→ **The problem**: A line belongs in the answer if it contains "Aufzüge"; copy every such line from the entries below.

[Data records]
Segment Open
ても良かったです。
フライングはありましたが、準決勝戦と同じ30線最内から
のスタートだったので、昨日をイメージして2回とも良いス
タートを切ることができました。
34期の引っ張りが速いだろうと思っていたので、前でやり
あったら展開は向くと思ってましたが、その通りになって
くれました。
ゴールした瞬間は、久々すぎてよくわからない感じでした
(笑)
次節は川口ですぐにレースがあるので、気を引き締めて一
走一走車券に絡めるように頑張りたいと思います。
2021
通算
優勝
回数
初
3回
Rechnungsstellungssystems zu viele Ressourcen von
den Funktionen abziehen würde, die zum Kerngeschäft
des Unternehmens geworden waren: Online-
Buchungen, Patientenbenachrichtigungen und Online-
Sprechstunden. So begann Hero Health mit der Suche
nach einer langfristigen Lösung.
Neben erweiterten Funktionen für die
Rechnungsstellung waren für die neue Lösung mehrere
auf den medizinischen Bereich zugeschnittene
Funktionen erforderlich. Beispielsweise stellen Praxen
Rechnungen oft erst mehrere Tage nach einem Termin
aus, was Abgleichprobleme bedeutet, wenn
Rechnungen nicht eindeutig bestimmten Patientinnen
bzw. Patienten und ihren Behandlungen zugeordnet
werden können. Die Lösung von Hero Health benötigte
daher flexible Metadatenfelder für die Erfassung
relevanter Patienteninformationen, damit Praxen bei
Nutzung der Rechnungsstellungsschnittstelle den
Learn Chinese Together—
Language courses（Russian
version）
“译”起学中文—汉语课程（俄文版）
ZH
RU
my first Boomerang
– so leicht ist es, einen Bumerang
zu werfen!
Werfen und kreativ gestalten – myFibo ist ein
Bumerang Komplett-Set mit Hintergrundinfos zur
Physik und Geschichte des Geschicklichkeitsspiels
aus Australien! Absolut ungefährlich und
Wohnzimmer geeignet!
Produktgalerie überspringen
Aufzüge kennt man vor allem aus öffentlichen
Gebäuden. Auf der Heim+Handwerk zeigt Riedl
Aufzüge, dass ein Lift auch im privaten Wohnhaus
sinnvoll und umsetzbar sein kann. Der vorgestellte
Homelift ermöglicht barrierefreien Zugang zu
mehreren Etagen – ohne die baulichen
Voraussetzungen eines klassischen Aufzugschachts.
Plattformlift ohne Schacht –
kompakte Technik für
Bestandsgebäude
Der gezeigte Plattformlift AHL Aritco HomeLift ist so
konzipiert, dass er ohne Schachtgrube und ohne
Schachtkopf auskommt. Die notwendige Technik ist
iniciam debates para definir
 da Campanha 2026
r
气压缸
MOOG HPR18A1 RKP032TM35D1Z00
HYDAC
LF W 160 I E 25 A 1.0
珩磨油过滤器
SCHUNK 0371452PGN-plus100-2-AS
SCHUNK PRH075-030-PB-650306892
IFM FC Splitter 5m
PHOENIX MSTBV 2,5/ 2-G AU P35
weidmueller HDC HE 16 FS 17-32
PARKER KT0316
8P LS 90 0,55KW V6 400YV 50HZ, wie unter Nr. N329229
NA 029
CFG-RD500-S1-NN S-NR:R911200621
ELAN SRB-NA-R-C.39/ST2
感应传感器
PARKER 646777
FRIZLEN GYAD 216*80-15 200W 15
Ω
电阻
Segment Closed
→ **Response**:
Aufzüge kennt man vor allem aus öffentlichen
Aufzüge, dass ein Lift auch im privaten Wohnhaus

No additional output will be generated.